# [What you need to do]
Look through the records, and whenever a line includes the word "from", copy it.

# [Data supplied]
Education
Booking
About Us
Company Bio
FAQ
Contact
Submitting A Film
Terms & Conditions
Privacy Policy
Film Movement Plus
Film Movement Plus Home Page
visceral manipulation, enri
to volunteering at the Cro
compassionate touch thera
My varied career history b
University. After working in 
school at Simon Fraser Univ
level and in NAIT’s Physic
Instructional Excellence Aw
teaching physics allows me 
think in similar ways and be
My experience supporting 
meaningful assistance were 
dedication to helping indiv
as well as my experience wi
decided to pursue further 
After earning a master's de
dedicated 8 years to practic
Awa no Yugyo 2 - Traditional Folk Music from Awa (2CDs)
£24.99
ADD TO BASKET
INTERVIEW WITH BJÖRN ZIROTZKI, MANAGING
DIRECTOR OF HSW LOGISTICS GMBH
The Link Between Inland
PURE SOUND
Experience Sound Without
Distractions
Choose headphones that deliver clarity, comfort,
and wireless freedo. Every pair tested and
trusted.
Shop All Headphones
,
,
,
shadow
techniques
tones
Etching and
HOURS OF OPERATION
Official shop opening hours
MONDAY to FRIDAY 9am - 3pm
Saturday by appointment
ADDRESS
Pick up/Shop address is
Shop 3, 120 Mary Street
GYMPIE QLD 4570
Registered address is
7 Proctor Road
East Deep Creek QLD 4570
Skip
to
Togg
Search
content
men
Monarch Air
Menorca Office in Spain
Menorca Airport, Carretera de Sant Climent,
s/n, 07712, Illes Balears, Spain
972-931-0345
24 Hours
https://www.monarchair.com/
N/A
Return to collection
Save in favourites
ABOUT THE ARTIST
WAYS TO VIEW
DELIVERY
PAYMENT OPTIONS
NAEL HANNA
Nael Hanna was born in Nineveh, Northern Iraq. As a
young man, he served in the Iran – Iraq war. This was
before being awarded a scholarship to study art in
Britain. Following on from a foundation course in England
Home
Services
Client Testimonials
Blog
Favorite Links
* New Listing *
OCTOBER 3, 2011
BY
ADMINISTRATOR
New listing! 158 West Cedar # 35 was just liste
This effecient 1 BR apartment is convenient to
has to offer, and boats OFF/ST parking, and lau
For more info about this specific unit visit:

# [Solved problem]
Awa no Yugyo 2 - Traditional Folk Music from Awa (2CDs)
Britain. Following on from a foundation course in England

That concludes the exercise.